Aside from improving the autonomy of robotic learning by removing the need for manually engineered vision and control systems, our results show that the resulting method actually achieves better performance on a number of robotic manipulation tasks than the more traditional approach, where the control policy and perception system are trained separately. By combining control and perception (in our case, vision using an RGB camera) into a single problem, our method is able to discover visual features that are more relevant to the task, which allows the policy to avoid the kinds of errors in perception that are most harmful for task performance. In contrast, the more standard modular approach requires the perception system to be accurate at all times, since there is no feedback to the perception modules that indicates when errors are more or less harmful.

Impact

This kind of end-to-end robotic learning holds considerable promise for improving the ability of robots to handle complex, unstructured environments. Learning is already the dominant technique in fields like computer vision, where simple decisions, such as deciding on the label of an object in the current camera frame, are typically taken by using classifiers trained on large prior datasets of labeled images.
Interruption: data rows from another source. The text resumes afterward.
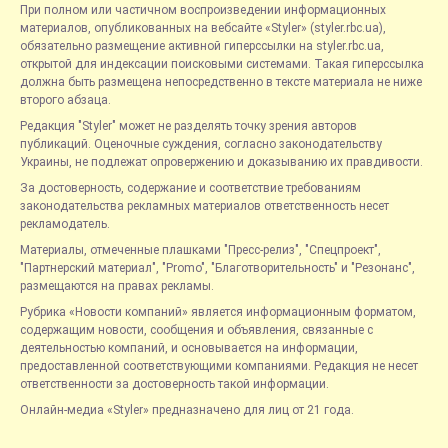
При полном или частичном воспроизведении информационных
материалов, опубликованных на вебсайте «Styler» (styler.rbc.ua),
обязательно размещение активной гиперссылки на styler.rbc.ua,
открытой для индексации поисковыми системами. Такая гиперссылка
должна быть размещена непосредственно в тексте материала не ниже
второго абзаца.
Редакция "Styler" может не разделять точку зрения авторов
публикаций. Оценочные суждения, согласно законодательству
Украины, не подлежат опровержению и доказыванию их правдивости.
За достоверность, содержание и соответствие требованиям
законодательства рекламных материалов ответственность несет
рекламодатель.
Материалы, отмеченные плашками "Пресс-релиз", "Спецпроект",
"Партнерский материал", "Promo", "Благотворительность" и "Резонанс",
размещаются на правах рекламы.
Рубрика «Новости компаний» является информационным форматом,
содержащим новости, сообщения и объявления, связанные с
деятельностью компаний, и основывается на информации,
предоставленной соответствующими компаниями. Редакция не несет
ответственности за достоверность такой информации.
Онлайн-медиа «Styler» предназначено для лиц от 21 года.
However, adapting the successes of computer vision to robotic control has often proven less than straightforward, because many of the more subtle robotic tasks require close cooperation between the perception and control systems. An effective robotic perception system is not necessarily one that achieves high average accuracy, but one that is accurate at the times when it is most important. By training the perception and control systems end-to-end to map from raw sensory inputs to raw motor commands, methods such as the one proposed in our paper can bridge the gap between perception and control and provide robots with effective, autonomously learned sensorimotor skills.
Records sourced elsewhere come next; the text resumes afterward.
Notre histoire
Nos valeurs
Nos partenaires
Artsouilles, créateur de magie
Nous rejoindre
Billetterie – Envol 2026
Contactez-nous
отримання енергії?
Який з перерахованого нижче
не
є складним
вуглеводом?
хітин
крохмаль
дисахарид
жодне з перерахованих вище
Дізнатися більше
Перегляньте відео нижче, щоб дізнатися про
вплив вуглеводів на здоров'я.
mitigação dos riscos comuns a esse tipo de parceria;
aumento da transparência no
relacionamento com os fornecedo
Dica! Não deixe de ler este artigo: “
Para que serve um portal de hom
Robots that can acquire sensorimotor skills automatically can build up rich repertoires of behaviors that are necessary to succeed in complex unstructured environments. Many of the domains in which robots are most effective today, for instance manufacturing, are quite structured and require the robot to perform only a small number of different tasks. More ambitious domains, such as household robotics or robots deployed in disaster relief scenarios, require the ability to deploy a wide array of skills to deal with large variation in the environment and goal. Engineering each of these skills by hand presents a considerable burden, and learning offers the promise of bridging this gap with minimal manual effort.

Other Research

Our work focuses on the intersection between robotics, machine learning, and computer vision. In particular, we focus on methods that enable robots to acquire greater autonomy through learning. Aside from combining robotic perception and control, we also focus on methods that can allow robots to learn from humans through learning from demonstration, computer vision and perception techniques that incorporate active decision making, and robotic control methods that leverage and recombine prior experience to tackle new tasks. Robotic control offers an excellent venue for exploring core questions in artificial intelligence, and in the course of understanding the algorithmic questions behind learning and decision making, allows us to also produce technologies that will enable near-term real-world impact.

Researcher’s Background

Sergey Levine is a postdoctoral researcher at UC Berkeley. He holds a PhD from Stanford University.
Chelsea Finn is a PhD student at UC Berkeley.
Trevor Darrell is on the faculty of the CS Division of the EECS Department at UC Berkeley and he is also appointed at the UC-affiliated International Computer Science Institute (ICSI). He completed his PhD at MIT.
Pieter Abbeel is an associate professor at UC Berkeley. He completed his PhD at Stanford University.